Maintain SELL with a new MYR0.95 TP from MYR1, with expected total return of -29%. While 9M18 revenue met 71% of our estimates, the combination of lower gross margins, still high operating costs, and a higher effective tax rate pushed bottomline to a MYR20m net loss. This was deeper than our full-year estimate of MYR14m. Looking ahead, the operating environment – both domestic and overseas – is not expected to improve anytime soon. Conversely, management’s focus on protecting Kim Hin’s financial position is clearly reflected by its positive operating cash flow and net cash balance sheet. Post results, we cut our earnings estimates further and now expect the company to still record losses in FY19. The valuation multiple is unchanged at 0.28x, which is -2SD over its 10-year mean on FY19F BVPS of MYR3.40.

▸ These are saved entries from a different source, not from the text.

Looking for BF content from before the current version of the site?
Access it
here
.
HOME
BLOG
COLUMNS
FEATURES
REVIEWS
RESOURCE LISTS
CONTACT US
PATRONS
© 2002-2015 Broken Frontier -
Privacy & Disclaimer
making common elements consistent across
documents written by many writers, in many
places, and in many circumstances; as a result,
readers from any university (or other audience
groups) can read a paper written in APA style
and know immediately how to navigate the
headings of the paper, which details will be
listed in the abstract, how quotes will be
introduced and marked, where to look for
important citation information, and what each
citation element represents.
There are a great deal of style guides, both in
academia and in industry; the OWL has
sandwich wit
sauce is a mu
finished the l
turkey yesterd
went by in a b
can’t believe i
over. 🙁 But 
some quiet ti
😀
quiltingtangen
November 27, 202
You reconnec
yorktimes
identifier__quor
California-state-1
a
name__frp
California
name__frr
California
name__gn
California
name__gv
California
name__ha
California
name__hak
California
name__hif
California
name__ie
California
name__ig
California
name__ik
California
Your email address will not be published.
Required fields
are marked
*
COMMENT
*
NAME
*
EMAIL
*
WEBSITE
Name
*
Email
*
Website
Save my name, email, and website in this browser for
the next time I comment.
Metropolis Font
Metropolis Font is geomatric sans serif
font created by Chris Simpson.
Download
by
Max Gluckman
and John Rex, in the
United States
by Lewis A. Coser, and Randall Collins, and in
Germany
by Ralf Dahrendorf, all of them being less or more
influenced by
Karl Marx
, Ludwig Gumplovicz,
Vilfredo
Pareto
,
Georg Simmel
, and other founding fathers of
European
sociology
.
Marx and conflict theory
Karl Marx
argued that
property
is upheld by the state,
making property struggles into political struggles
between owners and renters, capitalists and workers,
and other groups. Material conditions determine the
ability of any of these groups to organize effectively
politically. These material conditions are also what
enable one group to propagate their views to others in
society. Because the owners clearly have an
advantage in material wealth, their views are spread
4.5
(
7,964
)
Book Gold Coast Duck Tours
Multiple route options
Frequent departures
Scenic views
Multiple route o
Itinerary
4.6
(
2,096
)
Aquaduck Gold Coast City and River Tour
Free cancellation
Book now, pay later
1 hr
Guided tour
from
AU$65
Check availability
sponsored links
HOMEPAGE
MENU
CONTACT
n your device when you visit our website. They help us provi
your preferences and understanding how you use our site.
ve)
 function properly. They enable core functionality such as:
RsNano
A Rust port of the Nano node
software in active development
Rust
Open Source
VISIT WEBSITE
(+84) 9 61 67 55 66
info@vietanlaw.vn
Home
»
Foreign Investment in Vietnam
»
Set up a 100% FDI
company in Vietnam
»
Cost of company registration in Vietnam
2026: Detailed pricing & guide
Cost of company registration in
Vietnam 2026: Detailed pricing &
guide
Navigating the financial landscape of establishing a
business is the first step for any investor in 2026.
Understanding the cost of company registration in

Soft figures, still weak numbers. Kim Hin Industry’s 9M18 revenue declined 3% to MYR302m. This was primarily due to weaker overseas sales (dipped c.6% to MYR163m), while domestic sales were flat at MYR140m. Kim Hin’s Australian operations – for which we placed relatively high expectations on – saw sales declining 3.5% to MYR116m due to slower property market activities there. The bottomline for the same period dipped to a net loss of MYR20m due to the combination of lower margins (9M18 GPM: 28.3% vs 9M17 GPM: 33.3%), higher operating costs (sales & administrative and other expenses upped 2% to MYR101m), an unfavourable FX rate (AUD/MYR 9M18: 3.02, 9M17: 3.33), and a higher effective tax rate. The latter was due to losses at certain subsidiaries, which could not be offset against profits made by other units. QoQ, revenue improved 9% to MYR106m, as most geographical segments reported improvements. The exception was Kim Hin’s Australia operations, which saw a marginal 2% decline to MYR38m. Gross margins were 81bps lower at 26.7%. Consequently gross profit improved 6% to MYR28.4m. A higher effective tax rate pushed net losses wider by 89% to MYR9.6m.
Forecasts cut. Given that 9M18 results were below our previous full-year estimates – coupled with the fact that the operating environment is not seeing signs of turning for the better – we lower our FY18F-20F earnings 78%, 548%, and 8%. We do not expect Kim Hin to return to profitability until FY20.
Maintain SELL with a new MYR0.95 from MYR1. We continue to value the stock at 0.28x, which is -2SD over its 10-year mean on FY19F BVPS of MYR3.40. Key risks include a prolonged decline in demand for tiles, rising competition, and unfavourable FX movements.